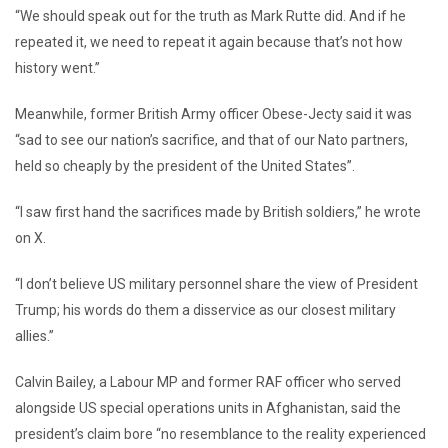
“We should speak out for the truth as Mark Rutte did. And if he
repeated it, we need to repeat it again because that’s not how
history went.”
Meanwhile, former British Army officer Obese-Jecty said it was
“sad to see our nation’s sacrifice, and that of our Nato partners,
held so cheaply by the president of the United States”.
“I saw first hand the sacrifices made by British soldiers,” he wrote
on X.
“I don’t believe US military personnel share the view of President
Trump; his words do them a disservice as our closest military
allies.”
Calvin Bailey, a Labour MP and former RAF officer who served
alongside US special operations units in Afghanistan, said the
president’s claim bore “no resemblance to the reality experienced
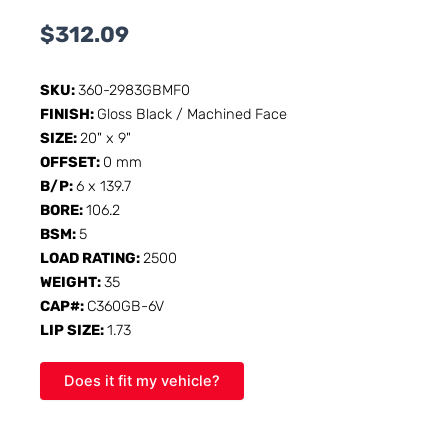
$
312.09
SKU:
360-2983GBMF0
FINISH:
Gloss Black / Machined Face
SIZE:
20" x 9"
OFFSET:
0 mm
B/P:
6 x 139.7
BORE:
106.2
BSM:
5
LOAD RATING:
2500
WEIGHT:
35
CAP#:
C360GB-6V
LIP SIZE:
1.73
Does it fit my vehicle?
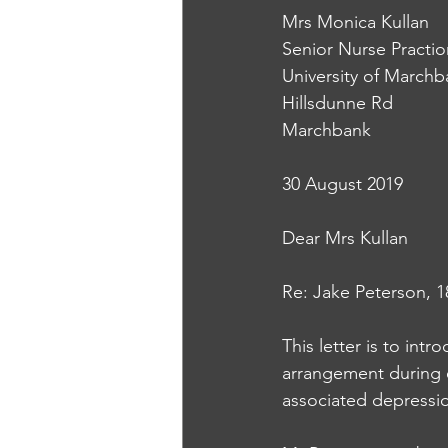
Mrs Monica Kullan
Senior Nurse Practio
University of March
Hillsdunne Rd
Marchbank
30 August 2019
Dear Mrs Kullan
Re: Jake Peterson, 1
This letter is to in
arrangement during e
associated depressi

-=-=-=-=-

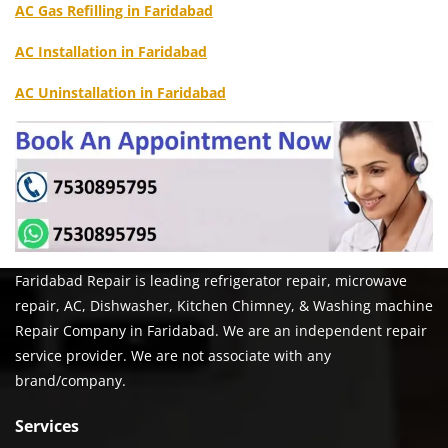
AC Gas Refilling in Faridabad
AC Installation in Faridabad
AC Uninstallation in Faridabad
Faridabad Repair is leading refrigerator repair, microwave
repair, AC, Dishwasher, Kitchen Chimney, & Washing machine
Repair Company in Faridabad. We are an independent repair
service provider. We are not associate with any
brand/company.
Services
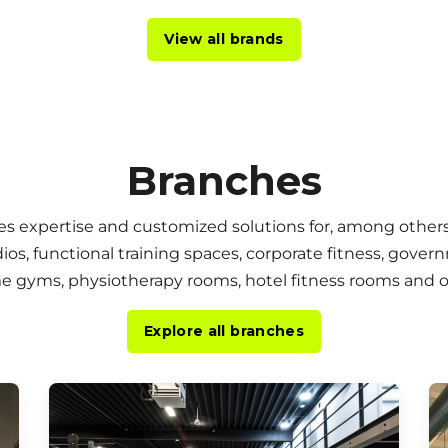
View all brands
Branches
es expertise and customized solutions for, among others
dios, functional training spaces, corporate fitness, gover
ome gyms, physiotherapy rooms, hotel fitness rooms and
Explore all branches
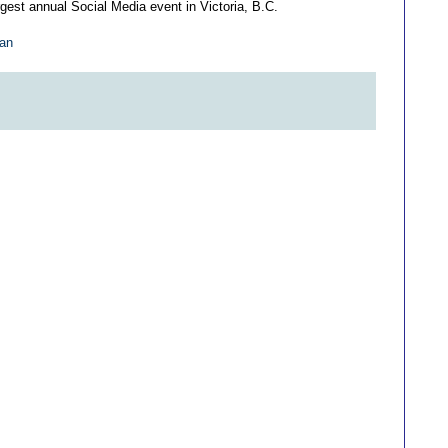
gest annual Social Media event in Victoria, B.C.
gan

-=-=-=-=-

* PROBLEM DETAILS *
In the listing above, which lines include the string "British"? Return every one of them.

* EXERCISE ANSWER *
Meanwhile, former British Army officer Obese-Jecty said it was
“I saw first hand the sacrifices made by British soldiers,” he wrote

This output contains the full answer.